§ THE PROBLEM
Each line of the records needs to be written out exactly, with any image left out.

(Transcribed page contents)

++++++++++

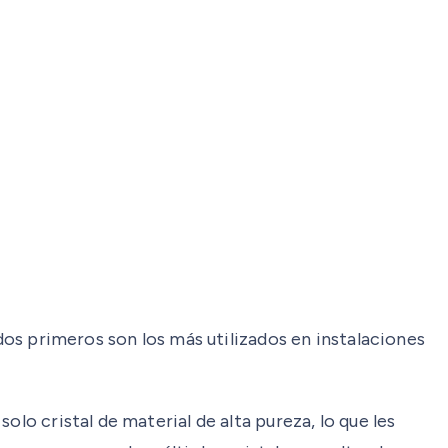
 dos primeros son los más utilizados en instalaciones
lo cristal de material de alta pureza, lo que les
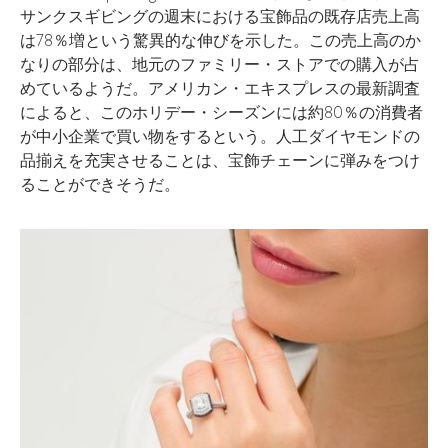
サンクスギビングの週末における宝飾品の既存店売上高
は78％増という驚異的な伸びを示した。この売上高のか
なりの部分は、地元のファミリー・ストアでの購入が占
めているようだ。アメリカン・エキスプレスの最新調査
によると、このホリデー・シーズンには約80％の消費者
が中小企業で買い物をするという。人工ダイヤモンドの
品揃えを充実させることは、宝飾チェーンに弾みをつけ
ることができそうだ。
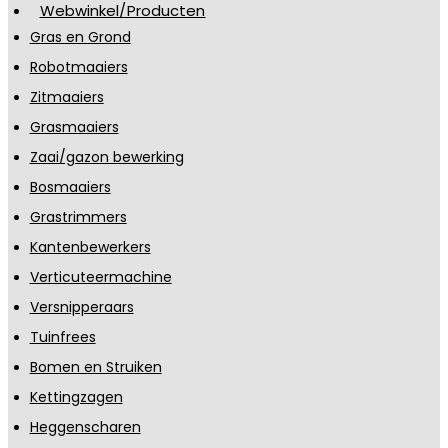
Webwinkel/Producten
Gras en Grond
Robotmaaiers
Zitmaaiers
Grasmaaiers
Zaai/gazon bewerking
Bosmaaiers
Grastrimmers
Kantenbewerkers
Verticuteermachine
Versnipperaars
Tuinfrees
Bomen en Struiken
Kettingzagen
Heggenscharen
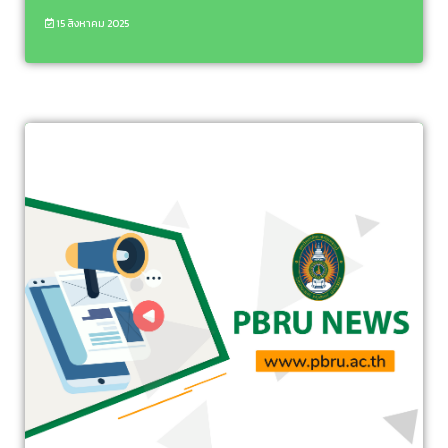
15 สิงหาคม 2025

++++++++++

§ RESPONSE AREA
 dos primeros son los más utilizados en instalaciones
lo cristal de material de alta pureza, lo que les
サンクスギビングの週末における宝飾品の既存店売上高
は78％増という驚異的な伸びを示した。この売上高のか
なりの部分は、地元のファミリー・ストアでの購入が占
めているようだ。アメリカン・エキスプレスの最新調査
によると、このホリデー・シーズンには約80％の消費者
が中小企業で買い物をするという。人工ダイヤモンドの
品揃えを充実させることは、宝飾チェーンに弾みをつけ
ることができそうだ。
Webwinkel/Producten
Gras en Grond
Robotmaaiers
Zitmaaiers
Grasmaaiers
Zaai/gazon bewerking
Bosmaaiers
Grastrimmers
Kantenbewerkers
Verticuteermachine
Versnipperaars
Tuinfrees
Bomen en Struiken
Kettingzagen
Heggenscharen
15 สิงหาคม 2025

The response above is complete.